Extracted page text data:
• • • • • • •
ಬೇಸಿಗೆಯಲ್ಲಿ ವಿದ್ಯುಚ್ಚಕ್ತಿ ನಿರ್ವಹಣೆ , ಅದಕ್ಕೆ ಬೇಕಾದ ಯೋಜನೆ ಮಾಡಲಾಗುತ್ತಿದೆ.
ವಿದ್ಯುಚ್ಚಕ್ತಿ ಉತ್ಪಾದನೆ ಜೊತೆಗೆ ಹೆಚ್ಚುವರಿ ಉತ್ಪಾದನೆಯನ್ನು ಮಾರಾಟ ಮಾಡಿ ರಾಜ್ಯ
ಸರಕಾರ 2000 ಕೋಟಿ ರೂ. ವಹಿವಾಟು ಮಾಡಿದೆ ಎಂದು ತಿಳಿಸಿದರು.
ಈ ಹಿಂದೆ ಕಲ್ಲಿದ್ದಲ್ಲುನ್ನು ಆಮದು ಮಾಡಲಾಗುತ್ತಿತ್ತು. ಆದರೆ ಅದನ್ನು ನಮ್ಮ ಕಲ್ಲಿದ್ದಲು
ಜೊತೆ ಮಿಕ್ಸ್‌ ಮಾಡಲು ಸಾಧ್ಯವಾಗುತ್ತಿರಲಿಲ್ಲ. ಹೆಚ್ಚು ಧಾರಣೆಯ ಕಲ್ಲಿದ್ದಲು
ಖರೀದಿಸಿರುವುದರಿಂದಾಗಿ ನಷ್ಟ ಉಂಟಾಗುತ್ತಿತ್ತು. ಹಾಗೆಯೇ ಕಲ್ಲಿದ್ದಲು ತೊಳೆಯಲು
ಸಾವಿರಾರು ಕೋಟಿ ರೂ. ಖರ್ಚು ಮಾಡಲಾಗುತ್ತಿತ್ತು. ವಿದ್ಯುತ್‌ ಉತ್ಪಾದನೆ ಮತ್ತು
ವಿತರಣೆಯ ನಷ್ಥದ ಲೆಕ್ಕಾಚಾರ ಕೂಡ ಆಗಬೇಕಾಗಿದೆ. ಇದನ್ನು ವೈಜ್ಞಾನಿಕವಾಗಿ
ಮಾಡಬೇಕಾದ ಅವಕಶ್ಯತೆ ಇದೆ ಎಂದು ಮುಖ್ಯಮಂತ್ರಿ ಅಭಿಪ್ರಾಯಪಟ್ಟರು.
• • • • • • •
TASK: Transcribe exactly, and only, the lines from the one bearing "ಖರೀದಿಸಿರುವುದರಿಂದಾಗಿ ನಷ್ಟ ಉಂಟಾಗುತ್ತಿತ್ತು." through the last line of the entries, counting both.

TASK SOLUTION:
ಖರೀದಿಸಿರುವುದರಿಂದಾಗಿ ನಷ್ಟ ಉಂಟಾಗುತ್ತಿತ್ತು. ಹಾಗೆಯೇ ಕಲ್ಲಿದ್ದಲು ತೊಳೆಯಲು
ಸಾವಿರಾರು ಕೋಟಿ ರೂ. ಖರ್ಚು ಮಾಡಲಾಗುತ್ತಿತ್ತು. ವಿದ್ಯುತ್‌ ಉತ್ಪಾದನೆ ಮತ್ತು
ವಿತರಣೆಯ ನಷ್ಥದ ಲೆಕ್ಕಾಚಾರ ಕೂಡ ಆಗಬೇಕಾಗಿದೆ. ಇದನ್ನು ವೈಜ್ಞಾನಿಕವಾಗಿ
ಮಾಡಬೇಕಾದ ಅವಕಶ್ಯತೆ ಇದೆ ಎಂದು ಮುಖ್ಯಮಂತ್ರಿ ಅಭಿಪ್ರಾಯಪಟ್ಟರು.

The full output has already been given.